Overall, the diagnostic agreement in the final manometric diagnosis between the 2 positions varied from 67.6% to 90.0%.[10,14,26] It should be noted that other factors could influence a change in diagnosis in patients undergoing HRM. In fact, reproducibility of HRM may represent the Achille’s heel of this technology, and when the test is repeated over time the diagnosis may change. Triadafilopoulos[27] reported a 41.0% change in diagnosis in patients who had an initial normal study after a mean interval between studies of 15 months. In contrast, in the only patient with achalasia the diagnosis remained stable over time. This suggests that change in the final diagnosis may not be clinically relevant, and precautions must be taken in the interpretation of HRM findings.

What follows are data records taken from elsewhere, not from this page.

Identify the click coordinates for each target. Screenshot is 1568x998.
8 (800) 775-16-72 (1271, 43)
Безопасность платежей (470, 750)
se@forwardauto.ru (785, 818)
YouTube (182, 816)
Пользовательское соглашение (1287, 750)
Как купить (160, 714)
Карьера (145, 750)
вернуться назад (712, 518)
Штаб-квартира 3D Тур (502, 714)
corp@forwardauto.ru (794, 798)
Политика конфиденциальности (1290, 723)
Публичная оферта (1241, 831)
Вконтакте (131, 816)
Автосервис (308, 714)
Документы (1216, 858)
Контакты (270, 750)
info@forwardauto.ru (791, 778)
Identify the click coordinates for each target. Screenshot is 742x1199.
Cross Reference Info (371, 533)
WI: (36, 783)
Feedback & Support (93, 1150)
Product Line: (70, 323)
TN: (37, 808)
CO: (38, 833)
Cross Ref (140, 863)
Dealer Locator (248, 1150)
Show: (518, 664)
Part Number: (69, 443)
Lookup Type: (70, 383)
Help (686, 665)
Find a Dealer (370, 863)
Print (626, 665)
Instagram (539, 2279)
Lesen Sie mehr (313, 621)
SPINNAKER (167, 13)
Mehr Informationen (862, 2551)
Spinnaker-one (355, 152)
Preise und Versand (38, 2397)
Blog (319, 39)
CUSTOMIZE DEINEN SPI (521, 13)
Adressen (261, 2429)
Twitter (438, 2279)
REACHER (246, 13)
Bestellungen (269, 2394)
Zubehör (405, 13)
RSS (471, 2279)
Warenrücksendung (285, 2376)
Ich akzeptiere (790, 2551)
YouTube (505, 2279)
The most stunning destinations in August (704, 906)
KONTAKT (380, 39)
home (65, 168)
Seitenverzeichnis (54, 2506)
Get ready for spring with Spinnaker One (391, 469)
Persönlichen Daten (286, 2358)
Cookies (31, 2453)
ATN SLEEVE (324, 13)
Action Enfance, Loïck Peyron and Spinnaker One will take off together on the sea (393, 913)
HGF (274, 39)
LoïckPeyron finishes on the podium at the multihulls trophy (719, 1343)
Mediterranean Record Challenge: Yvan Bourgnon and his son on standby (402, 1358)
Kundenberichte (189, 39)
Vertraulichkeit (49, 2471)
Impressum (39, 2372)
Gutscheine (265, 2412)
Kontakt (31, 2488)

There are some limitations in this study. First, the heterogeneity of subjects included into the analysis: some studies involved both healthy and symptomatic adults. This may introduce a significant bias due to the multiple factors that can affect the HRM results.[6] Second, the studies considered in this review do not assume the same HRM classification or protocol in the assessment of results. Third, no studies considered the most recent HRM tools, such as multiple rapid swallows-DCI ratio and EGJ-contractile integral.[28,29]

Although the results of comparative studies analyzed in the present systematic review are still discordant, the upright/sitting position has more recently emerged as an alternative to the supine position, which appears to be uncomfortable for the patient and probably non-physiological.[6] However, normal values are needed to establish the most adequate body position for HRM in order to increase the reproducibility of the test. Interestingly, at least 1 clinical study in gastroesophageal reflux disease patients[30] and one non-comparative study[31] in normal volunteers considered the semi-recumbent position with 30° sit-back inclination which may be as much as comfortable both for the patient and the physician. Additionally, in this pilot study, the results obtained were similar to those previously described by Pandolfino et al[1] and Ghosh et al[2,3] in the supine position. More trials should be performed to evaluate if the semi-recumbent or upright position could become the reference standard in the future.

In conclusion, performing HRM in the upright position affect some manometric variables that may change the final manometric diagnosis. Further studies to determine the normal manometric values and evaluate patient reported outcomes and compliance in the sitting and semi-recumbent positions are needed.